* WHAT THIS TASK INVOLVES: Please report every line of the listing below that has the word "Sverige" in it.

* DATASET CONTENT:
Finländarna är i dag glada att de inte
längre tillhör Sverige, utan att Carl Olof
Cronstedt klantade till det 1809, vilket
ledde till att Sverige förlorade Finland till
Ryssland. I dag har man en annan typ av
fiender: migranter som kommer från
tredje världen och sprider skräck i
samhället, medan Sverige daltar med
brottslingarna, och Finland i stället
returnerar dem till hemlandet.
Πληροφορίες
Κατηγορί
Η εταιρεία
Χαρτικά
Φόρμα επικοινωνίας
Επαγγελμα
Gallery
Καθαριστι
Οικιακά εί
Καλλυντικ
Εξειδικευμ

--

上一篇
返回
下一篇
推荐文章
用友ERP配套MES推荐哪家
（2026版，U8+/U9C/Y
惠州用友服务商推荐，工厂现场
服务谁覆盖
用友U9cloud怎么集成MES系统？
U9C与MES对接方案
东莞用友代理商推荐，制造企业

* EXPECTED OUTPUT:
längre tillhör Sverige, utan att Carl Olof
ledde till att Sverige förlorade Finland till
samhället, medan Sverige daltar med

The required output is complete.